● **EXERCISE DETAILS**
From the records below, output exactly the lines running from the line containing "Jembatan Aspirasi Buruh" through the line containing "AKBP I NYOMAN YOGI HERMAWAN", and no others.

● **Saved data entries**

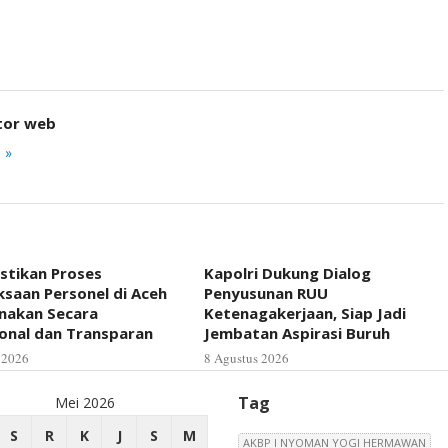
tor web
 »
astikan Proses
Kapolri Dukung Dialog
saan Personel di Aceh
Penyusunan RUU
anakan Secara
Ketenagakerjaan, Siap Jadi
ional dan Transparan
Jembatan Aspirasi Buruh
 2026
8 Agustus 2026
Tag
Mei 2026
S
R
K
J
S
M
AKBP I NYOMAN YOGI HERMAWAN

--

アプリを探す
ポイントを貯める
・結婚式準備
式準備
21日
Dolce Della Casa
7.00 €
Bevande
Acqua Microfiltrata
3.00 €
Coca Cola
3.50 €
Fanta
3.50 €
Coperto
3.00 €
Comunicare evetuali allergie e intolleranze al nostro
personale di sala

● **EXPECTED OUTPUT**
Jembatan Aspirasi Buruh
 2026
8 Agustus 2026
Tag
Mei 2026
S
R
K
J
S
M
AKBP I NYOMAN YOGI HERMAWAN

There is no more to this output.